Obrigada por me convidares a encontrar a melhor versão de mim! Obrigada por me ajudares no caminho, por não me julgares quando desisto, e ainda me incentivares a recomeçar! Obrigada por estares na minha vida! Obrigada por seres quem és e partilhares com o mundo um bocadinho de ti através deste teu espaço lindo!

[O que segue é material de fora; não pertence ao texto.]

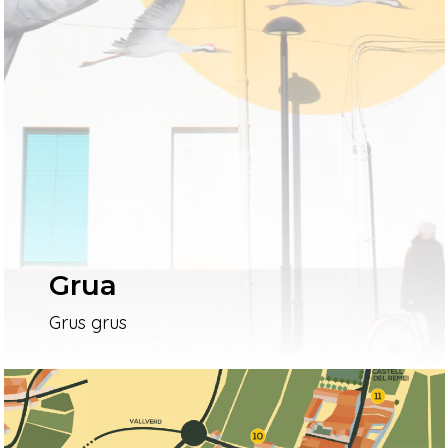
Grua
Grus grus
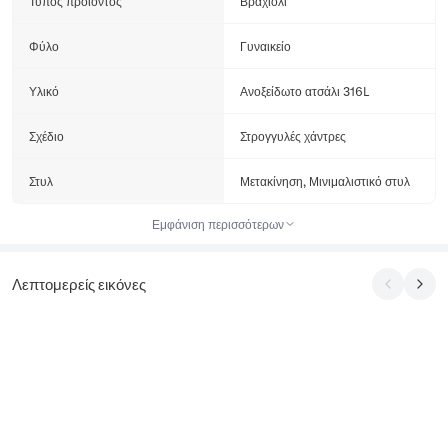
Τύπος προϊόντος
Βραχιόλι
Φύλο
Γυναικείο
Υλικό
Ανοξείδωτο ατσάλι 316L
Σχέδιο
Στρογγυλές χάντρες
Στυλ
Μετακίνηση, Μινιμαλιστικό στυλ
Εμφάνιση περισσότερων
Λεπτομερείς εικόνες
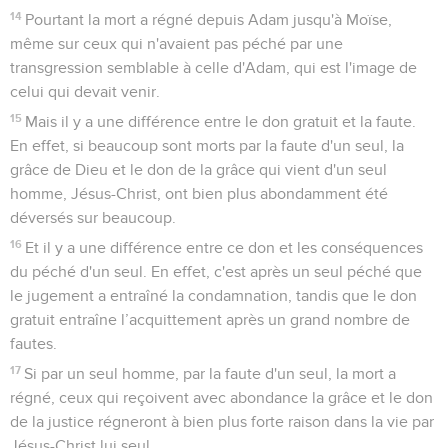
14
Pourtant la mort a régné depuis Adam jusqu'à Moïse,
même sur ceux qui n'avaient pas péché par une
transgression semblable à celle d'Adam, qui est l'image de
celui qui devait venir.
15
Mais il y a une différence entre le don gratuit et la faute.
En effet, si beaucoup sont morts par la faute d'un seul, la
grâce de Dieu et le don de la grâce qui vient d'un seul
homme, Jésus-Christ, ont bien plus abondamment été
déversés sur beaucoup.
16
Et il y a une différence entre ce don et les conséquences
du péché d'un seul. En effet, c'est après un seul péché que
le jugement a entraîné la condamnation, tandis que le don
gratuit entraîne l’acquittement après un grand nombre de
fautes.
17
Si par un seul homme, par la faute d'un seul, la mort a
régné, ceux qui reçoivent avec abondance la grâce et le don
de la justice régneront à bien plus forte raison dans la vie par
Jésus-Christ lui seul.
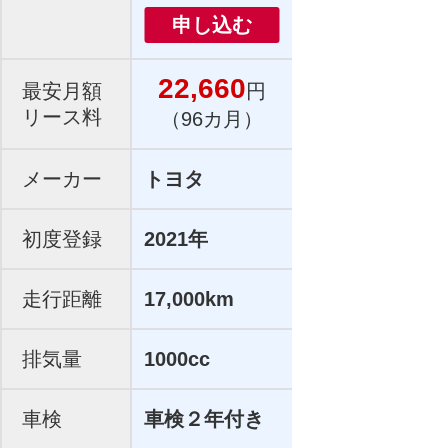
申し込む
22,660
最安月額
円
リース料
（96カ月）
メーカー
トヨタ
初度登録
2021年
走行距離
17,000km
排気量
1000cc
車検
車検２年付き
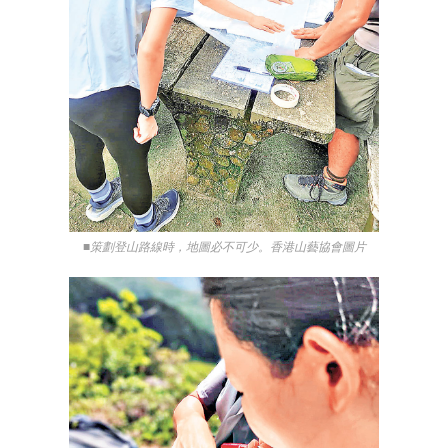
■策劃登山路線時，地圖必不可少。香港山藝協會圖片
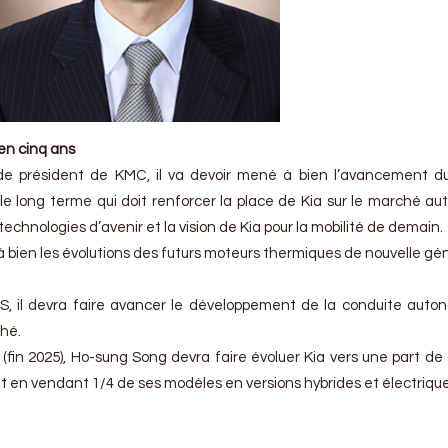
en cinq ans
de président de KMC, il va devoir mené à bien l’avancement d
le long terme qui doit renforcer la place de Kia sur le marché au
echnologies d’avenir et la vision de Kia pour la mobilité de demain.
 à bien les évolutions des futurs moteurs thermiques de nouvelle gé
 S, il devra faire avancer le développement de la conduite aut
hé.
 (fin 2025), Ho-sung Song devra faire évoluer Kia vers une part de
 en vendant 1/4 de ses modèles en versions hybrides et électrique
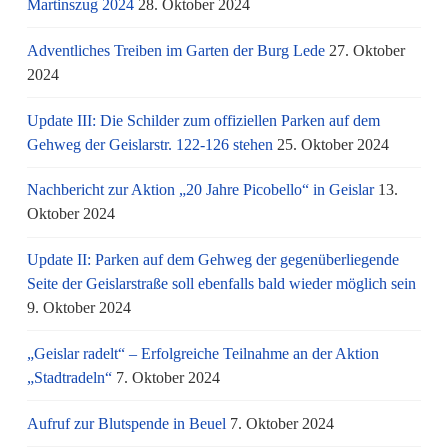
Martinszug 2024
28. Oktober 2024
Adventliches Treiben im Garten der Burg Lede
27. Oktober
2024
Update III: Die Schilder zum offiziellen Parken auf dem
Gehweg der Geislarstr. 122-126 stehen
25. Oktober 2024
Nachbericht zur Aktion „20 Jahre Picobello“ in Geislar
13.
Oktober 2024
Update II: Parken auf dem Gehweg der gegenüberliegende
Seite der Geislarstraße soll ebenfalls bald wieder möglich sein
9. Oktober 2024
„Geislar radelt“ – Erfolgreiche Teilnahme an der Aktion
„Stadtradeln“
7. Oktober 2024
Aufruf zur Blutspende in Beuel
7. Oktober 2024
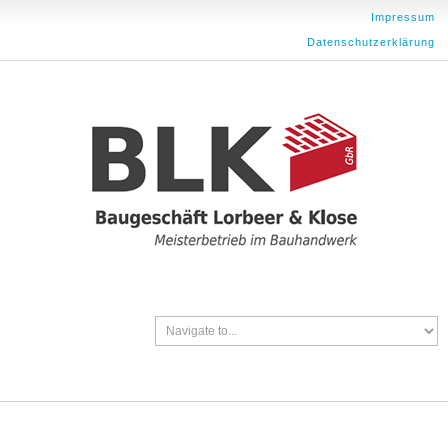
Impressum
Datenschutzerklärung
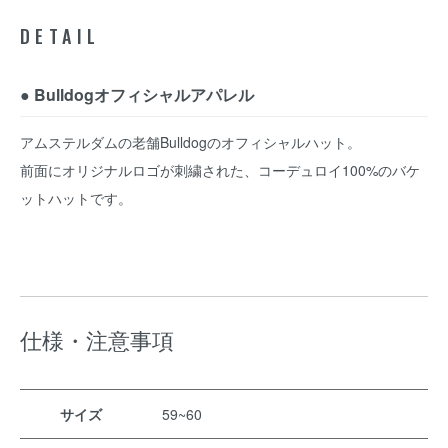
DETAIL
● Bulldogオフィシャルアパレル
アムステルダムの老舗Bulldogのオフィシャルハット。
前面にオリジナルロゴが刺繍された、コーデュロイ100%のバケ
ットハットです。
仕様・注意事項
サイズ
59~60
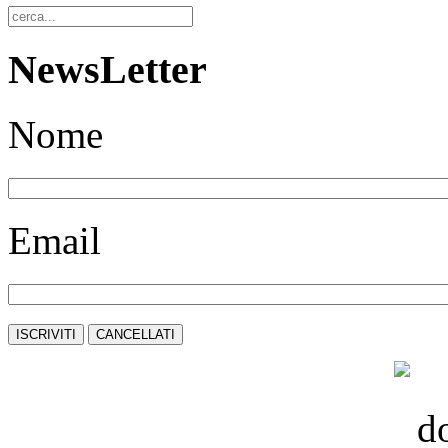
NewsLetter
Nome
Email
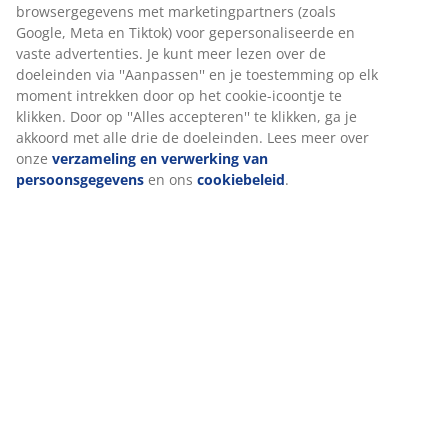
browsergegevens met marketingpartners (zoals
Google, Meta en Tiktok) voor gepersonaliseerde en
Beoordelingen
vaste advertenties. Je kunt meer lezen over de
(
0
)
doeleinden via ''Aanpassen'' en je toestemming op elk
moment intrekken door op het cookie-icoontje te
klikken. Door op ''Alles accepteren'' te klikken, ga je
akkoord met alle drie de doeleinden. Lees meer over
Over het merk
onze
verzameling en verwerking van
persoonsgegevens
en ons
cookiebeleid
.
Levering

Continua a escrever e a inspirar quem te lê ;)

Mel* disse...

Que bom que fez sentido para ti desafiares-te e propores-te a novos desafios! Só quando nos desafiamos a fazer coisas diferentes, é que conseguimos alcançar resultados diferentes! Por vezes não temos vontade de fazer, apetece desistir, mas podemos tentar perceber o que nos faz querer desistir? É só mesmo por preguiça ou existe outro motivo? Se for mesmo por preguiça, então quiçá podemos tentar vencê-la só por hoje!
Estou aqui a torcer por ti, por esses 3 desafios, e também pelo 4, que sei que entretanto adicionaste :) Força!!

Ainda bem que conseguimos caminhar lado a lado, em que à vez, vamos puxando uma pela outra! Obrigada também a ti, por me empurrares e puxares tantas vezes! Obrigada por estares sempre aqui! E obrigada por me leres, porque nem que seja só por isso, já faz sentido continuar a vir aqui escrever!